Bebek untuk Masjid


Bebek untuk Masjid
“Porsi  hari ini lebih banyak dari hari kemarin,” kataku sambil memegang perut. Dilema antara sayang kalau tidak dihabiskan, apalagi kalau berkahnya di suapan terakhir.

“Iya, kenyang banget. Sapa yang mau nambah?” teman di sebelah lirik kanan kiri, melihat jamaah lain. Ternyata tak hanya aku yang merasa porsi sahur lebih banyak.

“Coba kalau di sebelah masjid ada peternakan bebek. Pasti bebeknya kenyang,”

“Bebek dan ayam. Pasti seru!”

“Iya seperti di rumahku, kalau makanan tidak habis langsung ditaruh di kandang, biar tidak mubadzir,”

“Bilang ke takmir yuk,” kataku semangat.

“Wah seru kalau sebelah masjid ada hewan. Mereka pasti gemuk, dapat makan dari jamaah yang itkaf di sini,”

“Iya,” kami gembira dengan ide cemerlang itu.

“Iya pas sepuluh ramadahan hewannya gemuk, lha 11 bulan yang lain? Dapat makan dari mana?, ” tiba-tiba ibu di sebelah menimpali.


Sejenak kami terdiam, mencerna kalimat beliau.  “Hahaha, iya ya.. terus selain bulan ramadhan siapa yang memberi makan?”


panjang tulisan: 994 characters with spaces

10 comments:

  1. Replies
    1. Terima kasih sudah mampir Bang Ali..
      Setelah saya baca ulang kok garing y?
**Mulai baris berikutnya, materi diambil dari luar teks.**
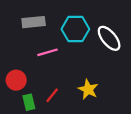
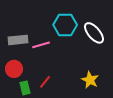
gray rectangle: (34, 22) -> (18, 40), moved
yellow star: (88, 89) -> (90, 80), moved

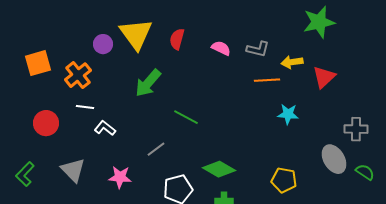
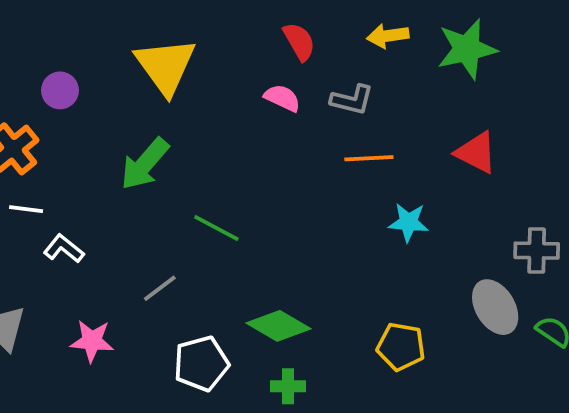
yellow triangle: (136, 34) -> (165, 66), moved
red semicircle: (177, 39) -> (299, 41), moved, turned 135
yellow arrow: (292, 62) -> (388, 36), moved
red triangle: (324, 77) -> (476, 153), turned -50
Hehe

      Delete
  2. Lho...ya dikasih makan juga atuh bebek fan ayamnya😁😁

    ReplyDelete
  3. Lho...ya dikasih makan juga atuh bebek fan ayamnya😁😁

    ReplyDelete
  4. Lho...ya dikasih makan juga atuh bebek fan ayamnya😁😁

    ReplyDelete
  5. memelihara bebeknya pas bulan puasa doang, Mbak Zi, habis itu dijual kan udah gemuk gemuk. Hihi

    ReplyDelete

Senang sekali jika teman-teman berbagi komentar di lapak saya :)

Powered by Blogger.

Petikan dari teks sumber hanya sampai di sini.